This is an example of how color segmentation can be used to extract useful
information from a map. In this case we will delimit county boundaries in the
following map. Once again we
will use the ideas described in this wonderful
tutorial to find the
appropriate color ranges and segment the features we need. Click here to access the original notebook.
The map shown above is composed of 12 counties that are delimited by boundaries
which can have different colors. In addition, counties contain regions such as
lakes, that make the segmentation a bit trickier.
The following code converts the map to HSV space and transforms the pixel values
(e.g. normalization) to make them easier to plot. It’s usually better to plot
the color data using a script run from the terminal. This allows rotating the 3D
plot and facilitates the task of finding value ranges for the target colors. A
color_plot script is available in the
twoisprime package.
As you can see in the plot above, the map is ideal for color segmentation.
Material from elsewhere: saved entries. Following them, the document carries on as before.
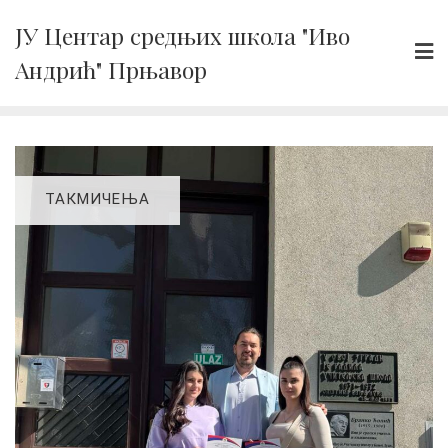
Skip
ЈУ Центар средњих школа "Иво
to
Андрић" Прњавор
content
ТАКМИЧЕЊА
Colors are isolated and they seem to be easily separable. The next step is to
select the relevant colors and find the value ranges. For this we need to
inspect the plot, pick an approximate range, and refine it by checking the
result. By examining the map we can determine that county boundaries can contain
the colors pink, red/brown, yellow, blue/lake, gray, and green. We segment these
colors in the next few cells.
Combining all color segmentations and dilating the result produces a mask of the
county boundaries. It is important to notice that the red/brown color mix is
treated as a secondary layer because it is considered a county border only when
it appears together with another color layer. Dilation kernel sizes are chosen
in relation to the image width so that they are valid for similar maps which
have a different size.
Thresholding the color layer blend using an intermediate value allows removing
the red/brown part which is not part of the county boundaries.
The final step is to find the contours, filter by area, and display the results.
Selecting area values was done again in relation to the width so that we can
process similar maps with different sizes.